Willie Nelson chronology
| My Way (2018) | Ride Me Back Home (2019) | First Rose of Spring (2020) |

Singles from Ride Me Back Home
- "Ride Me Back Home" Released: April 26, 2019; "My Favorite Picture of You" Released: May 17, 2019; "Come on Time" Released: May 31, 2019; "It's Hard to Be Humble" Released: June 14, 2019; "Immigrant Eyes" Released: June 24, 2019; "Seven Year Itch" Released: June 27, 2019;

= Ride Me Back Home =

Ride Me Back Home is the 69th solo studio album by American country music singer-songwriter Willie Nelson. It was released on June 21, 2019, by Legacy Recordings. Its title track earned Nelson his ninth Grammy Award, winning in the category Best Country Solo Performance.

Professional ratings
Aggregate scores
| Source | Rating |
| Metacritic | 77/100 |
Review scores
| Source | Rating |

==Background==
During an interview on Sirius XM Satellite Radio, aired on April 13, 2019 Nelson announced the release of the album. The material consists mostly of original writings by producer Buddy Cannon and Nelson. The title track was written by Sonny Throckmorton. Nelson decided to record "Ride Me Back Home" for his own advocacy for horses. On Cannon's suggestion, a revisited version of "Stay Away from Lonely Places" from 1972's The Words Don't Fit the Picture was included.

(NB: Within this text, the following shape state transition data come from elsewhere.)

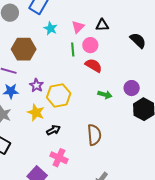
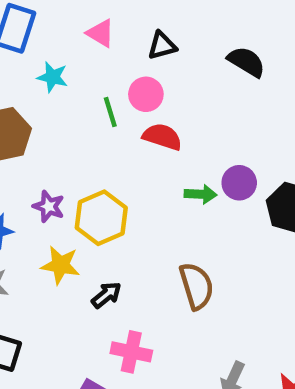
pink triangle: (78, 27) -> (100, 33), moved, turned -32
purple circle: (132, 88) -> (239, 183), moved

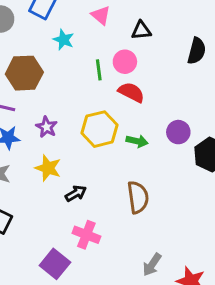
black semicircle: (246, 62) -> (197, 51), turned 64
green arrow: (201, 194) -> (137, 141), moved
yellow hexagon: (101, 218) -> (100, 129), moved

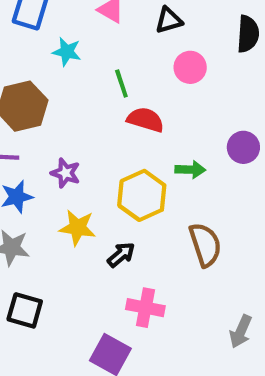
pink circle: (125, 62) -> (190, 67), moved
red semicircle: (131, 92) -> (145, 120), moved
yellow hexagon: (100, 129) -> (142, 195), moved

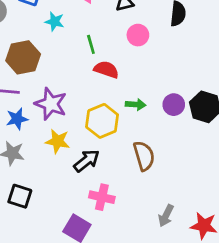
purple circle: (243, 147) -> (174, 105), moved
purple star: (65, 173) -> (51, 104), size x1.6
black arrow: (121, 255) -> (87, 161), size x1.4

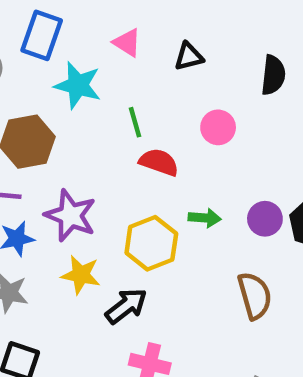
cyan star: (55, 21) -> (78, 85), size x1.5
pink circle: (138, 35) -> (218, 127), moved
brown semicircle: (144, 156) -> (255, 296), moved

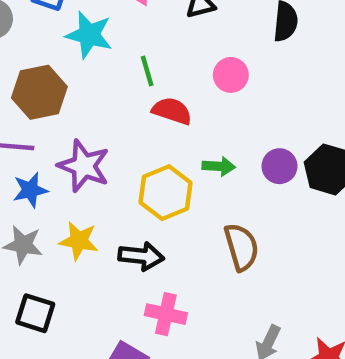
yellow star: (81, 275) -> (79, 241), moved
brown semicircle: (255, 296) -> (241, 247), moved
black arrow: (126, 306) -> (141, 256), turned 45

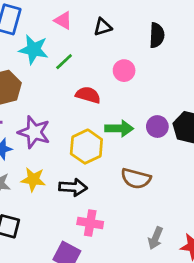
green line: (147, 71) -> (64, 62), moved, turned 66
green arrow: (219, 166) -> (119, 128), size x1.4
brown semicircle: (241, 247) -> (136, 179), turned 124

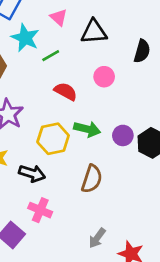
black triangle: (103, 27) -> (94, 32), size x1.5
brown semicircle: (136, 179) -> (92, 179), turned -100

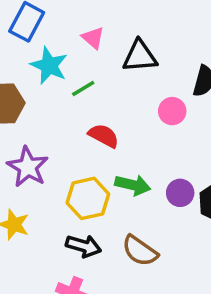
pink circle: (104, 77) -> (172, 111), moved
black arrow: (32, 173) -> (84, 246), moved
brown semicircle: (92, 179) -> (140, 251), turned 108

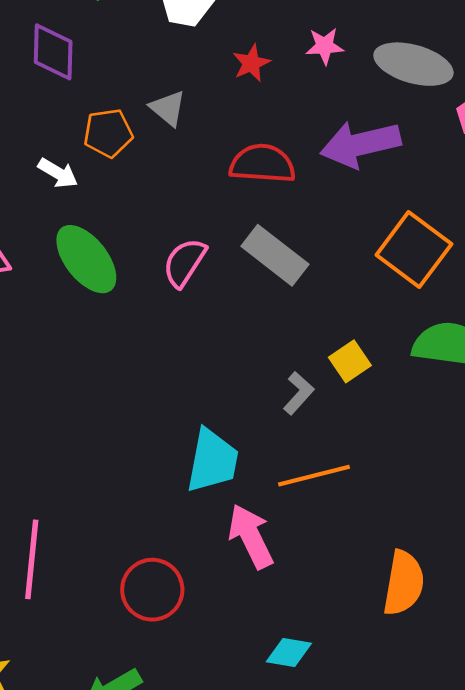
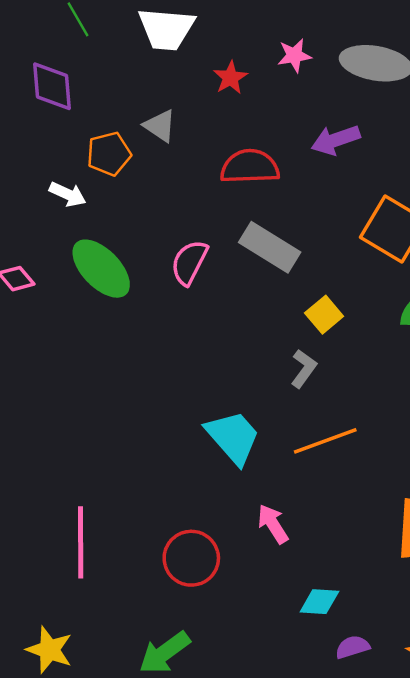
purple arrow: (360, 144) -> (336, 140), size x0.7
yellow square: (350, 361) -> (324, 315), moved
cyan trapezoid: (212, 461) -> (233, 437), turned -46
pink arrow: (251, 536) -> (273, 524), moved, size x0.7

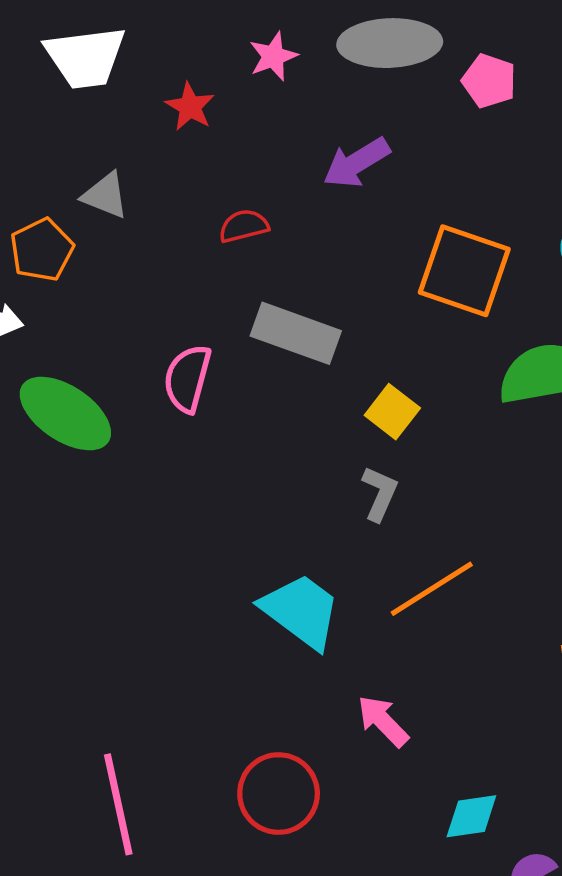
red semicircle: (250, 167) -> (244, 226), size x0.6

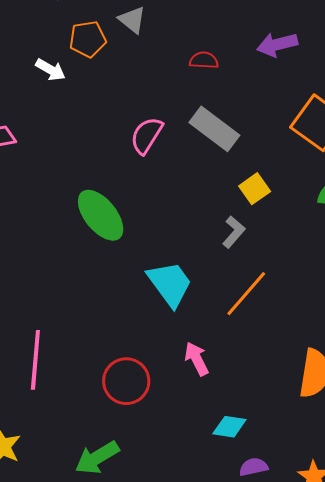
green ellipse: (65, 413) -> (101, 215), moved
orange line: (432, 589) -> (246, 294), turned -34

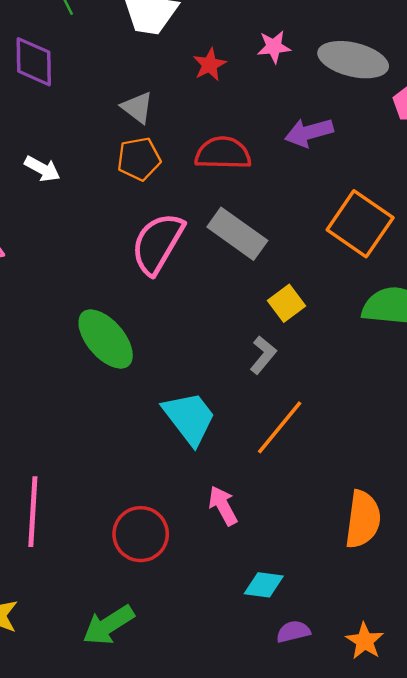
orange pentagon: (88, 39) -> (139, 159), moved
red semicircle: (204, 60) -> (223, 153), size x1.6
pink semicircle: (147, 135) -> (157, 243), size x1.4

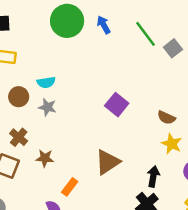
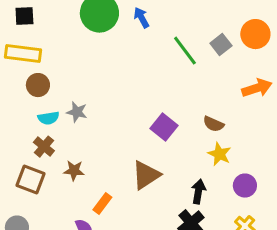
green line: (145, 34) -> (185, 51), moved
cyan semicircle: (46, 82) -> (48, 118), moved
brown circle: (19, 97) -> (38, 85), moved
purple square: (117, 105) -> (164, 127), moved

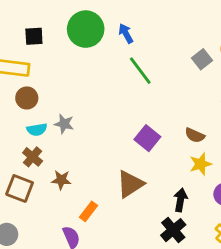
black square: (24, 16) -> (34, 36), moved
green line: (185, 51) -> (140, 71), moved
yellow star: (219, 154) -> (201, 164), turned 30

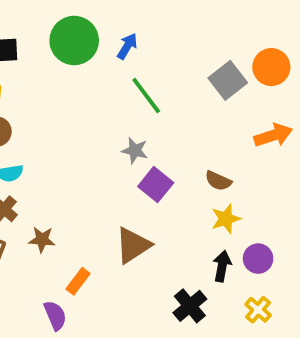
blue arrow: (126, 33) -> (127, 46), turned 60
gray square: (202, 59) -> (228, 80), size x1.4
gray star: (64, 124) -> (135, 150), moved
black arrow: (180, 200) -> (222, 266), moved

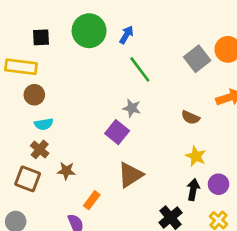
brown semicircle: (218, 181) -> (190, 117), moved
purple square: (156, 185) -> (117, 132), moved
yellow star: (226, 219) -> (196, 156), turned -30

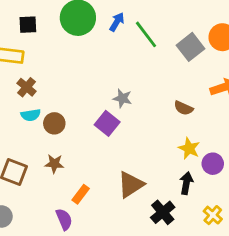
green line: (140, 69) -> (146, 34), moved
brown circle: (34, 95) -> (54, 123), moved
brown cross: (40, 149) -> (27, 87), moved
brown triangle: (130, 175) -> (131, 185), moved
purple circle: (219, 184) -> (213, 164), moved

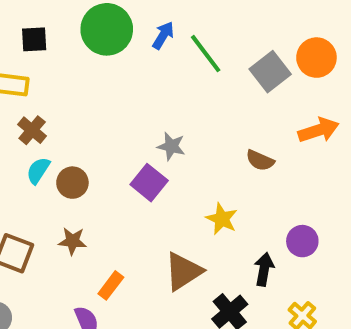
cyan semicircle: (31, 115) -> (38, 170), turned 132
yellow star: (189, 148) -> (222, 219), moved

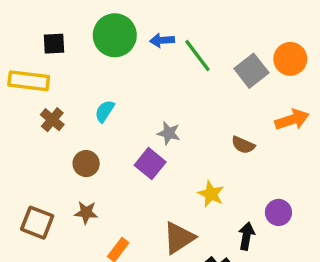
blue arrow: (163, 35) -> (162, 40), turned -125
cyan semicircle: (38, 170) -> (105, 111), moved

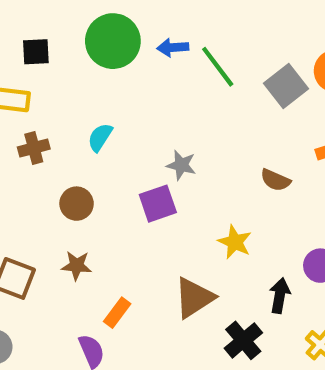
brown cross: (52, 120) -> (34, 148), turned 35
purple square: (150, 164) -> (158, 204), turned 32

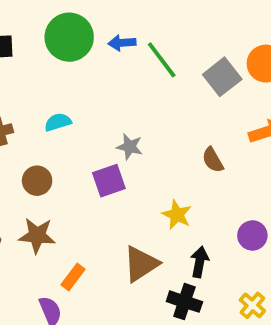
cyan semicircle: (100, 137) -> (58, 122), turned 40
brown semicircle: (275, 180) -> (213, 160), turned 36
brown star: (77, 266) -> (37, 235), size x1.4
black arrow: (280, 296) -> (200, 262), moved
black cross: (243, 340) -> (184, 302), turned -32

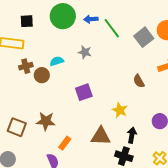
gray star: (130, 147) -> (85, 52), moved
brown circle: (37, 181) -> (42, 75), moved
brown triangle: (141, 264) -> (101, 136), turned 35

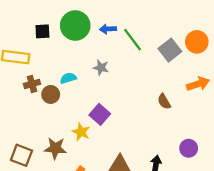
black square: (27, 21) -> (42, 31), moved
purple square: (84, 92) -> (100, 114), turned -30
yellow star: (120, 110) -> (81, 132), moved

The first single, its title track, was released on April 26, 2019. Ride Me Back Home completed the "Mortality Trilogy" of Nelson, complementing God's Problem Child and Last Man Standing.

==Commercial performance==
Ride Me Back Home debuted at No. 2 on Billboards Top Country Albums with 19,000 album equivalent units. The album has sold 58,900 copies in the United States as of March 2020.

==Track listing==

| No. | Title | Writer(s) | Length |
|---|---|---|---|
| 1. | "Ride Me Back Home" | Lucinda Hinton; Joe Manual; Debby Throckmorton; Sonny Throckmorton; | 3:35 |
| 2. | "Come on Time" | Nelson; Buddy Cannon; | 2:55 |
| 3. | "My Favorite Picture of You" | Guy Clark | 3:55 |
| 4. | "Seven Year Itch" | Nelson; Cannon; | 3:23 |
| 5. | "Immigrant Eyes" | Clark | 4:34 |
| 6. | "Stay Away from Lonely Places" | Nelson; Don Bowman; | 3:59 |
| 7. | "Just the Way You Are" | Billy Joel | 4:35 |
| 8. | "One More Song to Write" | Nelson; Cannon; | 3:56 |
| 9. | "Nobody's Listening" | Skip Denenberg; Dan “Bee” Spears | 4:51 |
| 10. | "It's Hard to Be Humble" (with Lukas Nelson and Micah Nelson) | Mac Davis | 3:47 |
| 11. | "Maybe I Should've Been Listening" | Buzz Rabin; | 3:50 |
| Total length: |  |  | 43:20 |

==Charts==

===Weekly charts===

| Chart (2019) | Peak position |
|---|---|
| Australian Albums (ARIA) | 138 |
| Austrian Albums (Ö3 Austria) | 18 |
| German Albums (Offizielle Top 100) | 54 |
| Scottish Albums (OCC) | 18 |
| Swiss Albums (Schweizer Hitparade) | 18 |
| US Billboard 200 | 18 |
| US Top Country Albums (Billboard) | 2 |

===Year-end charts===

| Chart (2019) | Position |
|---|---|
| US Top Country Albums (Billboard) | 97 |

==Sources==
- Doyle, Patrick (2019). "Willie Nelson Details His New Album 'Ride Me Back Home'"
- Sodomsky, Sam (2019). "Willie Nelson Announces New Album Ride Me Back Home, Shares New Song: Listen"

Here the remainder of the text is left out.